* Task to carry out
Using the data beneath, show every line that includes the word "Tanzlinden".

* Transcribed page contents
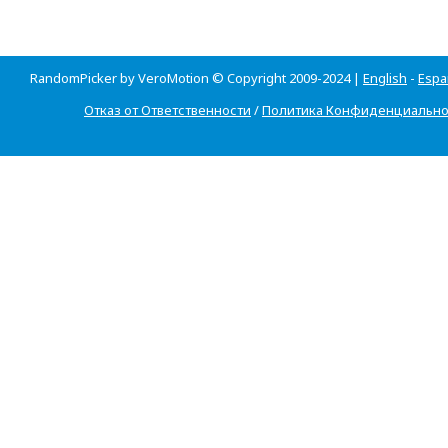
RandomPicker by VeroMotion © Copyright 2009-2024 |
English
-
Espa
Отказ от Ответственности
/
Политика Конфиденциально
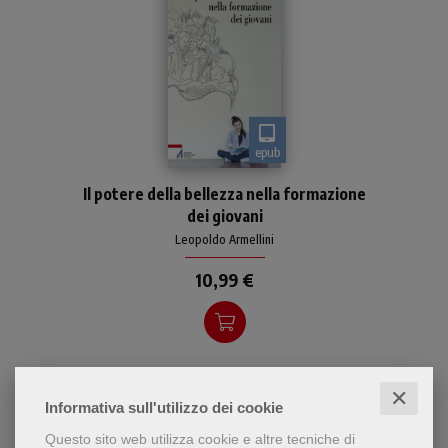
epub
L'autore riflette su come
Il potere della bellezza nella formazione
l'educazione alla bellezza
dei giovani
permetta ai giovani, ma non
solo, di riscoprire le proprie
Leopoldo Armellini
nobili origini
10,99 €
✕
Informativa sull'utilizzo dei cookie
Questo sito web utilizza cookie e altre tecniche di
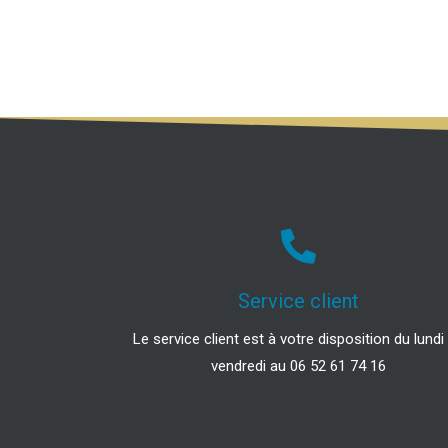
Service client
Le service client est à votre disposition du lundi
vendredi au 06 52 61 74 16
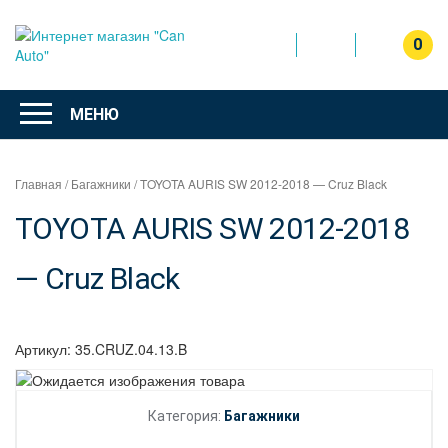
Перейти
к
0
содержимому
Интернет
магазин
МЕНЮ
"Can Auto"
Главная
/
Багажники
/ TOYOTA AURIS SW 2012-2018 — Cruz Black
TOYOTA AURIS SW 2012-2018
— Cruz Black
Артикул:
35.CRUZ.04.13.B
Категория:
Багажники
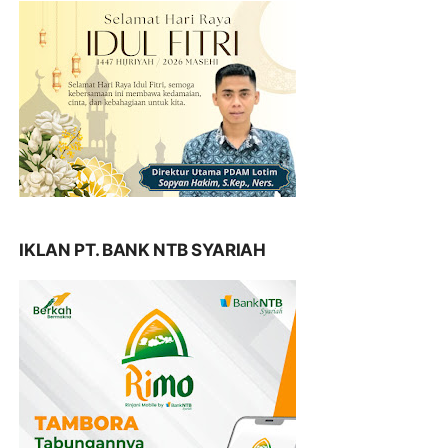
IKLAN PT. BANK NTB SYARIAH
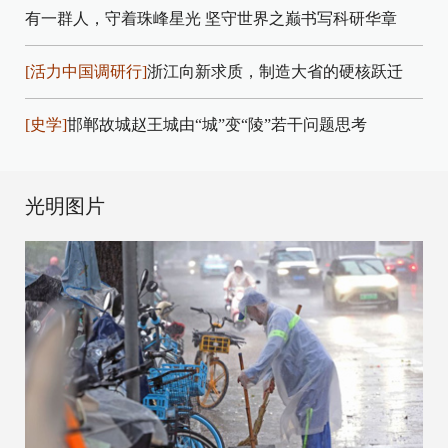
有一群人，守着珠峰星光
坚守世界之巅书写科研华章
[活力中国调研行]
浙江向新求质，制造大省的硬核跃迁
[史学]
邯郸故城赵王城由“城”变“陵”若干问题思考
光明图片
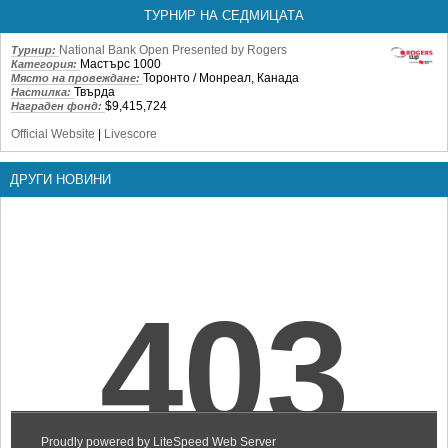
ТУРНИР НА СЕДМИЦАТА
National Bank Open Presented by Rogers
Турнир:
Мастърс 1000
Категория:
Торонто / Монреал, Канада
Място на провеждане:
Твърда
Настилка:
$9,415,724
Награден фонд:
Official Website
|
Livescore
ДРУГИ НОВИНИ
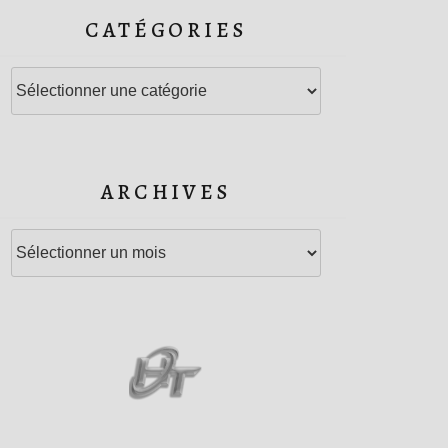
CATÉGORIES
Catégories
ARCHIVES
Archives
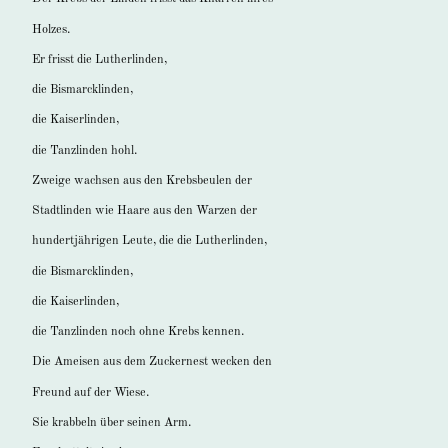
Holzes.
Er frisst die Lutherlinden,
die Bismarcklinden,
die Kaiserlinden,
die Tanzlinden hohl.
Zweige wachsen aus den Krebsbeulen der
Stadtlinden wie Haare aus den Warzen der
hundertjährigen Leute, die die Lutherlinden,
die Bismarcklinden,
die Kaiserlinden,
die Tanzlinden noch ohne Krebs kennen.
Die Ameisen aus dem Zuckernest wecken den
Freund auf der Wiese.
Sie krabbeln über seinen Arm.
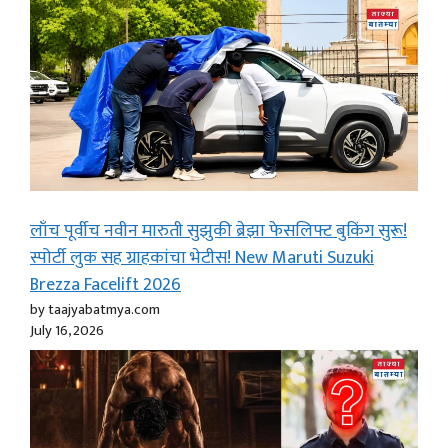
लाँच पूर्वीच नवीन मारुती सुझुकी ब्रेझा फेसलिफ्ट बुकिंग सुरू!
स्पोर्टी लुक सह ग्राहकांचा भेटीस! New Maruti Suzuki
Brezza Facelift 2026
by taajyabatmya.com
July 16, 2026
--
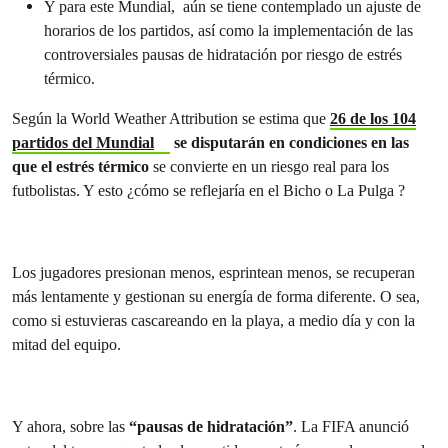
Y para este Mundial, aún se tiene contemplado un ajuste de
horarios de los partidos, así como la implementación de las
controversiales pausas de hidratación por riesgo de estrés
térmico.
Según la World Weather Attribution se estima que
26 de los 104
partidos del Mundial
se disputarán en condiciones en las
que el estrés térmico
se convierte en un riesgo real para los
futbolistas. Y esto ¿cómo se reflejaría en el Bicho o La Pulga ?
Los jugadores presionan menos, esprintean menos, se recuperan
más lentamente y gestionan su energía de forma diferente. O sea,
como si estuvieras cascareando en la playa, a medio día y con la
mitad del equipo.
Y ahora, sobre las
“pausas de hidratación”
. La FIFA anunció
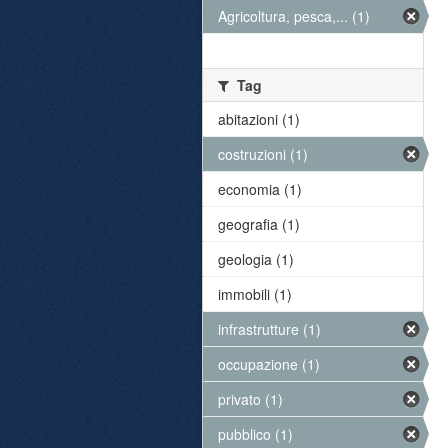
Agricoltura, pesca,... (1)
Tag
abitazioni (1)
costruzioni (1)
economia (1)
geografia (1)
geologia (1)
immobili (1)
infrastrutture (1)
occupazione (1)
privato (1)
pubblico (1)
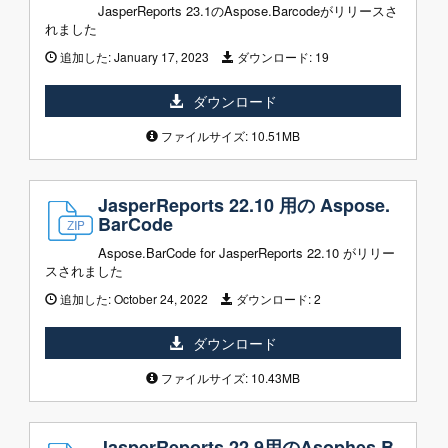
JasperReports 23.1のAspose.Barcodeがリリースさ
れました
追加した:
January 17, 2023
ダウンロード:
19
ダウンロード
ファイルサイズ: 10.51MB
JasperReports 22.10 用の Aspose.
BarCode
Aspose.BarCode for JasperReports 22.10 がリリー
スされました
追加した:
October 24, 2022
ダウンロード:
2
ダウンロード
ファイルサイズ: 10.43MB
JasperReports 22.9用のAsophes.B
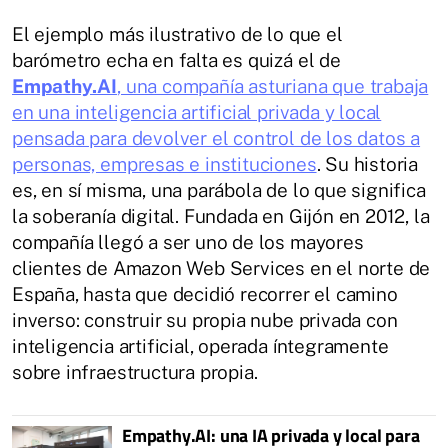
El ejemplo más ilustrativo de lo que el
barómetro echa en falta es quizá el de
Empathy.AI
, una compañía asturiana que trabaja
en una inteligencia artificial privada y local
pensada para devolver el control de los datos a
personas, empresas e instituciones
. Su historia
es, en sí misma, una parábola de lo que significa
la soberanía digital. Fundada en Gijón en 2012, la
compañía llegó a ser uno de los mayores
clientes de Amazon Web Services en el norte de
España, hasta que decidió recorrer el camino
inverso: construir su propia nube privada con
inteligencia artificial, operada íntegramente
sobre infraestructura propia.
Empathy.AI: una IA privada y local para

* Answer box
die Tanzlinden hohl.
die Tanzlinden noch ohne Krebs kennen.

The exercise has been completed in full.